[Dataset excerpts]
=== Section Start ===
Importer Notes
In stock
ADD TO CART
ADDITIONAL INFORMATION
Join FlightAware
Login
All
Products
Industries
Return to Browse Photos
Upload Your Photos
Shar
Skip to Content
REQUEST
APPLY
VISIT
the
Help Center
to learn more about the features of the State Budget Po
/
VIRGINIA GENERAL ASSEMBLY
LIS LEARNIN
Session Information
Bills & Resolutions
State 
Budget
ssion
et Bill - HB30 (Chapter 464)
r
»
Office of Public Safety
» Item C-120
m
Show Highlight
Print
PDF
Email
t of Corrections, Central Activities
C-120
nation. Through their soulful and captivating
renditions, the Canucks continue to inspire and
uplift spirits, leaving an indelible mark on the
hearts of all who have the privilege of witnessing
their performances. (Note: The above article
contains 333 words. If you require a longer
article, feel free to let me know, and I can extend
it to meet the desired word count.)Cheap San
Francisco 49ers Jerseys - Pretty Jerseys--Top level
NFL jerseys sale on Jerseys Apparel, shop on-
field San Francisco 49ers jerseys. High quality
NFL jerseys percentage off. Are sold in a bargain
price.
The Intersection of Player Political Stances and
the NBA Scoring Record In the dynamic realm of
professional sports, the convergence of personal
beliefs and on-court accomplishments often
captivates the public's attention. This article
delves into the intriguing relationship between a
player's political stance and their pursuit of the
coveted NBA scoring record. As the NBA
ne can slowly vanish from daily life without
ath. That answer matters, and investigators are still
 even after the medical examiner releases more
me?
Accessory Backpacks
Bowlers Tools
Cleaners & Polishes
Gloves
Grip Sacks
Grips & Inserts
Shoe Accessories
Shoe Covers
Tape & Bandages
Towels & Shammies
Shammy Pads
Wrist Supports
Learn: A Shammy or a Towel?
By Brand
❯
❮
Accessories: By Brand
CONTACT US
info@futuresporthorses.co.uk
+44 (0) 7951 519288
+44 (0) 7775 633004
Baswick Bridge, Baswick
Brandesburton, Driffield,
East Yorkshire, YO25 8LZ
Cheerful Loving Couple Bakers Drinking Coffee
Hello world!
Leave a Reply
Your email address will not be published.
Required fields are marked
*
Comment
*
=== Section End ===
To do:
Looking at the entries above, can you reproduce exactly the lines from the one that holds "to learn more" through the one that holds "NFL jerseys sale", and only those?

Result below:
to learn more about the features of the State Budget Po
/
VIRGINIA GENERAL ASSEMBLY
LIS LEARNIN
Session Information
Bills & Resolutions
State 
Budget
ssion
et Bill - HB30 (Chapter 464)
r
»
Office of Public Safety
» Item C-120
m
Show Highlight
Print
PDF
Email
t of Corrections, Central Activities
C-120
nation. Through their soulful and captivating
renditions, the Canucks continue to inspire and
uplift spirits, leaving an indelible mark on the
hearts of all who have the privilege of witnessing
their performances. (Note: The above article
contains 333 words. If you require a longer
article, feel free to let me know, and I can extend
it to meet the desired word count.)Cheap San
Francisco 49ers Jerseys - Pretty Jerseys--Top level
NFL jerseys sale on Jerseys Apparel, shop on-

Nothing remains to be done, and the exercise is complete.